═══ Dataset records ═══
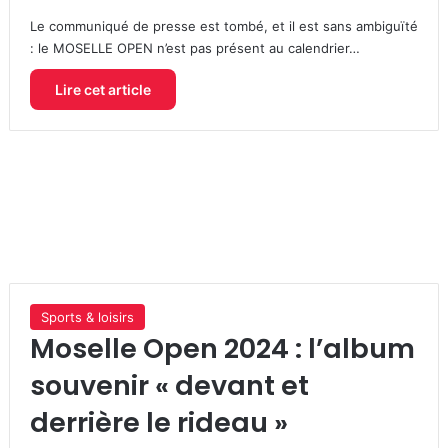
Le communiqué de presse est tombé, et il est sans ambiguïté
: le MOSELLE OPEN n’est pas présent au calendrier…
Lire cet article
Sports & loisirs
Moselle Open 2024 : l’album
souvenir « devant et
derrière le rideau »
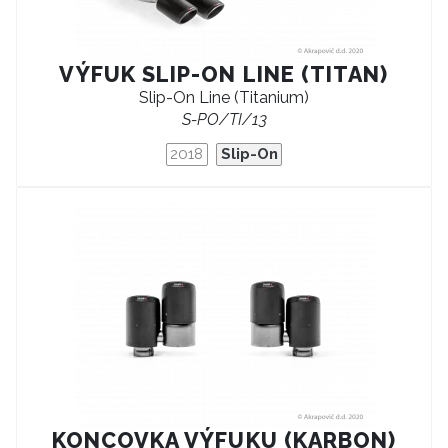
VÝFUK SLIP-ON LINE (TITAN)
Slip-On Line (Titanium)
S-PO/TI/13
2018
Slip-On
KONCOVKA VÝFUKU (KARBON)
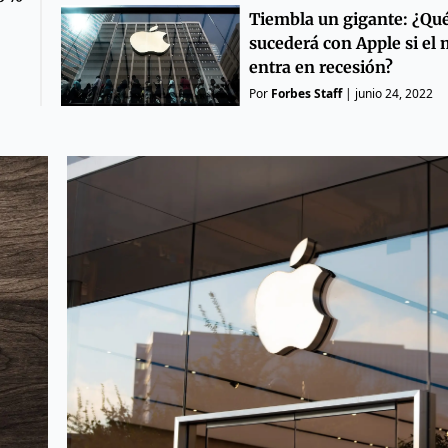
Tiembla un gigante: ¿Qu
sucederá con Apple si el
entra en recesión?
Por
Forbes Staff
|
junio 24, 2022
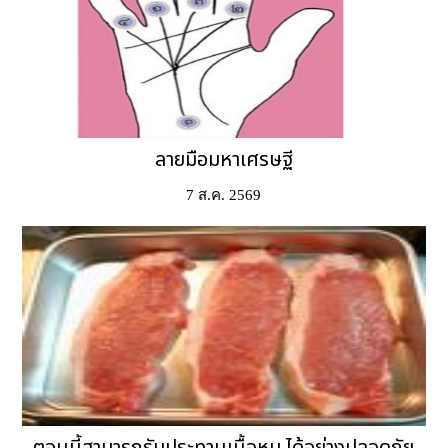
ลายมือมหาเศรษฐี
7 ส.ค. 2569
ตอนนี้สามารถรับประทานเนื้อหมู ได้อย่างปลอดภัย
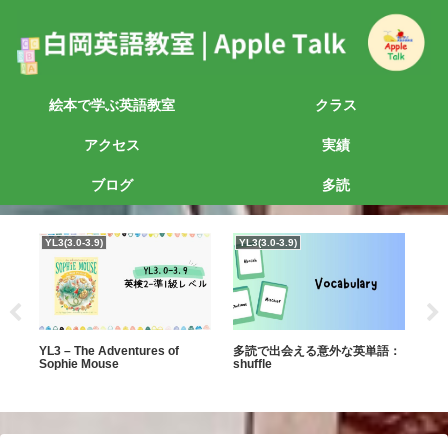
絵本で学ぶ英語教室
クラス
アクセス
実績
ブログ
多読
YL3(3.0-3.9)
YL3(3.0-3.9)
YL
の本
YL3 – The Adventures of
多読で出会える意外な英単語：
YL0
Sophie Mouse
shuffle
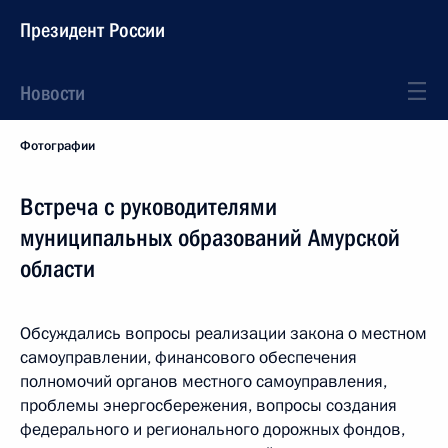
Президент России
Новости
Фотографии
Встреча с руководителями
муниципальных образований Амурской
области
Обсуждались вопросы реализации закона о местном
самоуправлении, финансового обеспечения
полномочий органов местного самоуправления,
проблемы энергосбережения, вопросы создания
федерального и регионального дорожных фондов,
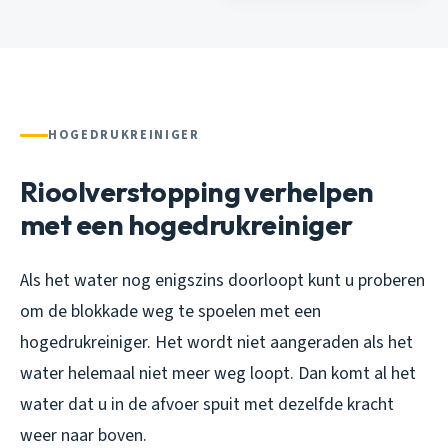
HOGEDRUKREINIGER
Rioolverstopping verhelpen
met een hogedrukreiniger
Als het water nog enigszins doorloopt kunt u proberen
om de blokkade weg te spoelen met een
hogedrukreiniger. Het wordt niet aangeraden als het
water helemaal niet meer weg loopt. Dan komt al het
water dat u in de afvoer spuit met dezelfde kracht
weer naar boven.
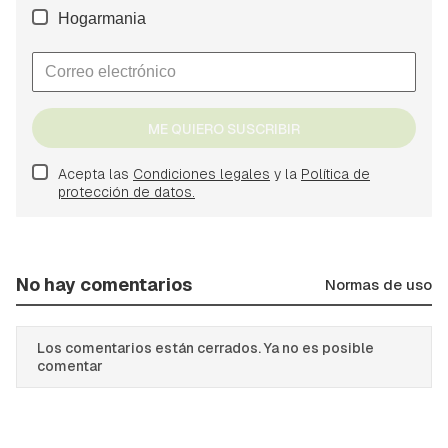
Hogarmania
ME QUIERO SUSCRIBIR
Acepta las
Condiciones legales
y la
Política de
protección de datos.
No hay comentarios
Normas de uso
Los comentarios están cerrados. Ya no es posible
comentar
═══
What the task asks
Take the line that contains "Los comentarios están" and every line after it to the end of the entries above, and reproduce them exactly.

Solution for this task
Los comentarios están cerrados. Ya no es posible
comentar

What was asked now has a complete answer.